── Material to process ──

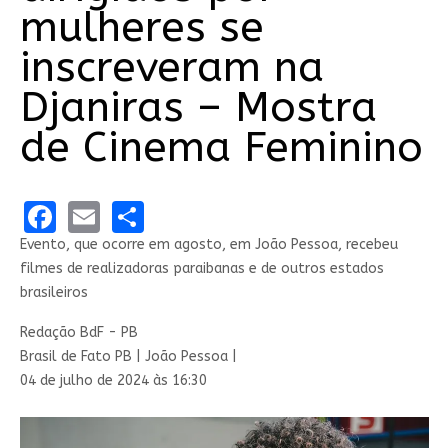
mulheres se
inscreveram na
Djaniras – Mostra
de Cinema Feminino
Facebook
Email
Share
Evento, que ocorre em agosto, em João Pessoa, recebeu
filmes de realizadoras paraibanas e de outros estados
brasileiros
Redação BdF - PB
Brasil de Fato PB | João Pessoa |
04 de julho de 2024 às 16:30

───

## What is expected
Write the lines out again exactly, from the one containing "de Cinema Feminino" through the last line of the records, and include no other lines.

## Reply
de Cinema Feminino
Facebook
Email
Share
Evento, que ocorre em agosto, em João Pessoa, recebeu
filmes de realizadoras paraibanas e de outros estados
brasileiros
Redação BdF - PB
Brasil de Fato PB | João Pessoa |
04 de julho de 2024 às 16:30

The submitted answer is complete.